ACTION ITEM — The data below should be repeated exactly and in full.

Dataset entries —
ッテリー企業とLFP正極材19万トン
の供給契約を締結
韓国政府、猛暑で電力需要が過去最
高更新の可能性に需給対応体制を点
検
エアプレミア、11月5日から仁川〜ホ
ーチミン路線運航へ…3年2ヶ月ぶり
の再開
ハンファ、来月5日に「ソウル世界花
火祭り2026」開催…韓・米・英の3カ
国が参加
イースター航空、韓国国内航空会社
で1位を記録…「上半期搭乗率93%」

EXERCISE SOLUTION —
ッテリー企業とLFP正極材19万トン
の供給契約を締結
韓国政府、猛暑で電力需要が過去最
高更新の可能性に需給対応体制を点
検
エアプレミア、11月5日から仁川〜ホ
ーチミン路線運航へ…3年2ヶ月ぶり
の再開
ハンファ、来月5日に「ソウル世界花
火祭り2026」開催…韓・米・英の3カ
国が参加
イースター航空、韓国国内航空会社
で1位を記録…「上半期搭乗率93%」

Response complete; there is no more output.